|Friday, May 3, 2019
JACKSON HOLE, WYO — President Donald J. Trump today announced he will nominate Robert Wallace to be assistant secretary for fish, wildlife and parks at the Department of Interior.
“I applaud President Trump’s intent to nominate Wyoming’s own Rob Wallace to be assistant secretary for Fish, Wildlife and Parks at the U.S. Department of the Interior,” said US Senator John Barrasso (R-WY), who chairs the Senate
Committee on Environment and Public Works. “Without question, Rob is the right person for this job. Throughout his long and distinguished career, Rob has demonstrated an unwavering dedication to striking the proper balance
between wildlife conservation, habitat management, and use of our public lands. His experience and leadership in Wyoming and in our nation’s capital are ideally suited for this critically important job. I look forward to holding a
hearing on Rob’s nomination and confirming him quickly.”
US Senator Mike Enzi, R-Wyo., also was pleased with the announcement of the impending nomination.

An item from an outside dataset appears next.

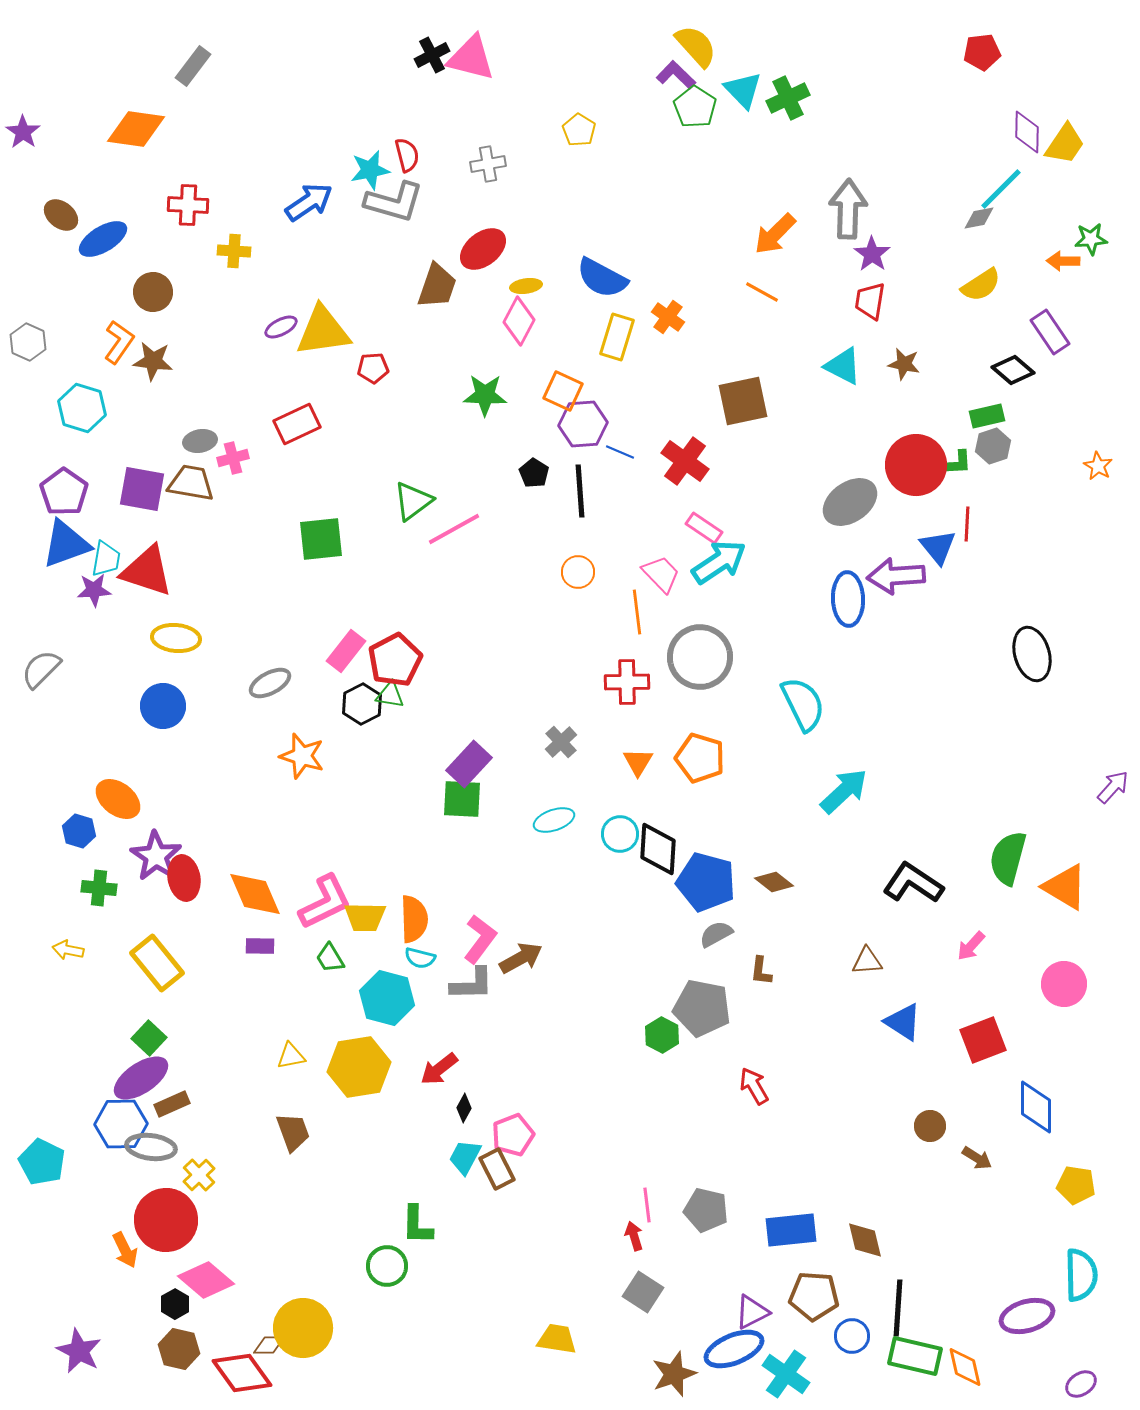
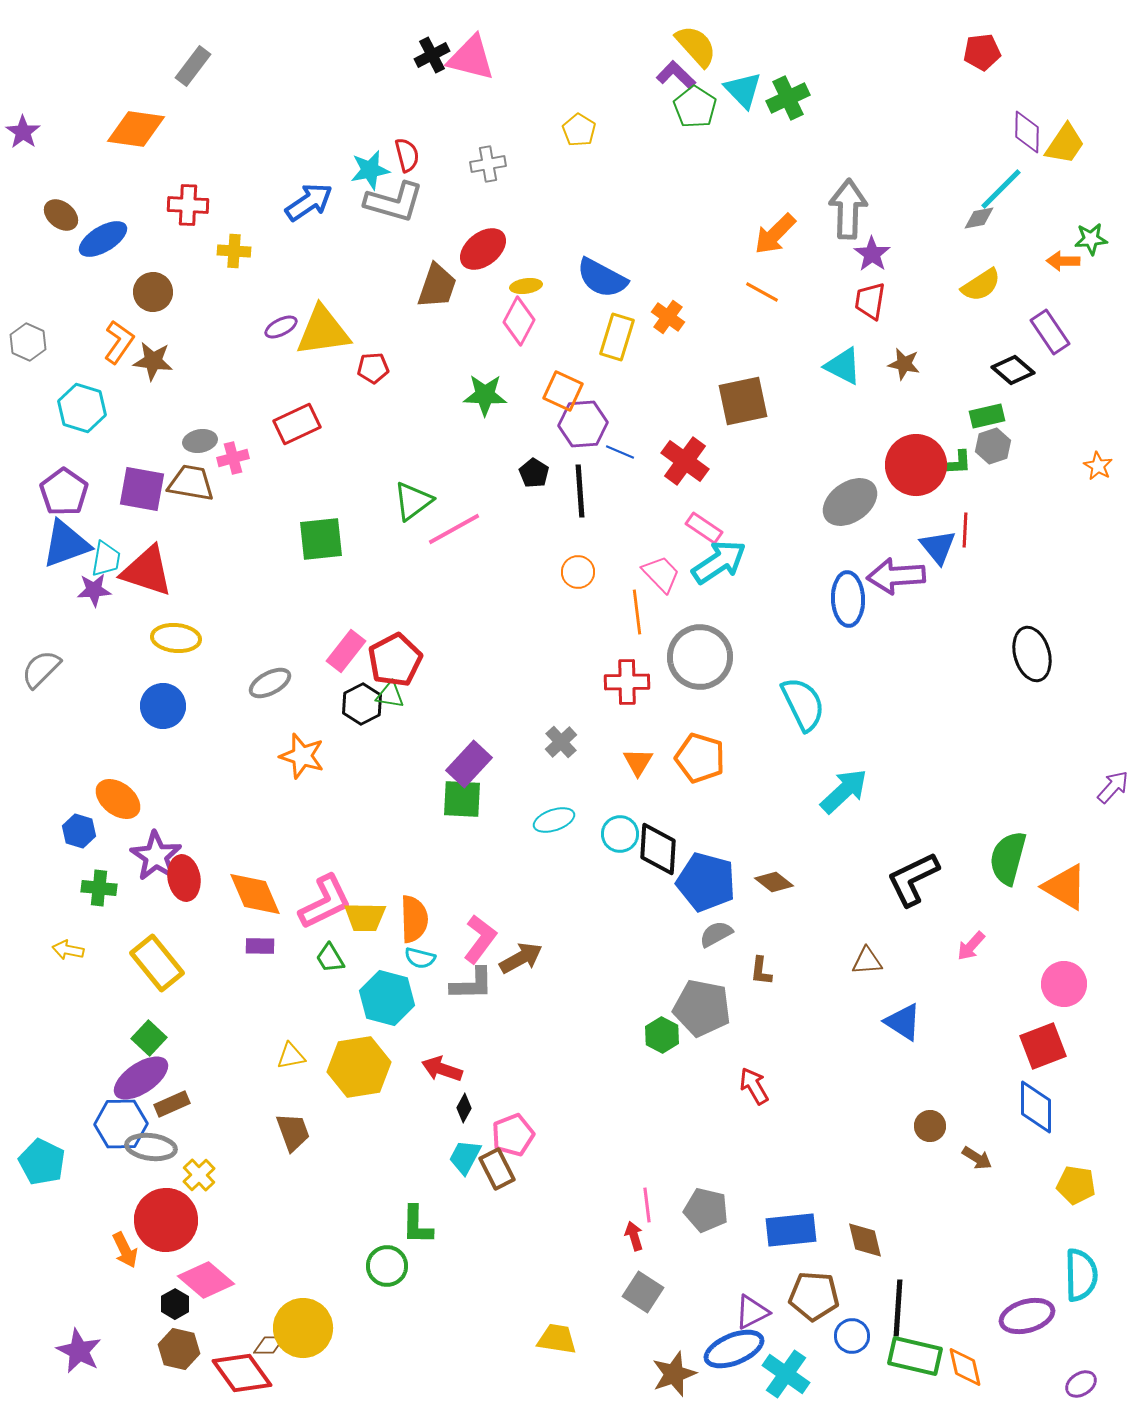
red line at (967, 524): moved 2 px left, 6 px down
black L-shape at (913, 883): moved 4 px up; rotated 60 degrees counterclockwise
red square at (983, 1040): moved 60 px right, 6 px down
red arrow at (439, 1069): moved 3 px right; rotated 57 degrees clockwise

Enzi said, “I am pleased the administration nominated Rob Wallace to be the assistant secretary of interior for fish, wildlife and parks. Rob is a Wyoming native and has extensive experience in public service and in working with the
National Park Service. It is important to fill positions like this with qualified people who understand the west.”
More about Rob Wallace
Wallace was born in Cheyenne and raised in Evanston. He is president of the Upper Green River Conservancy. Wallace is also a founding member of Grand Teton National Park Foundation.
After graduating with a degree in engineering from the University of Texas at Austin, Rob became a ranger in Grand Teton National Park and eventually was appointed assistant director of the National Park Service in Washington, DC.
From there he went on to serve as chief of staff to Wyoming US Senator Malcolm Wallop, staff director for the US Senate’s Committee on Energy & Natural Resources, and chief of staff to Wyoming Governor Jim Geringer.
Before moving back to Jackson Hole in 2014, Wallace spent 17 years as manager of government relations for GE Energy. He currently serves on the boards of the Teton Science Schools, Jackson Hole Historical Society, Jackson Hole
Land Trust, and University of Wyoming’s School of Energy Resources.
Wallace lives with his wife and two daughters in Teton Village.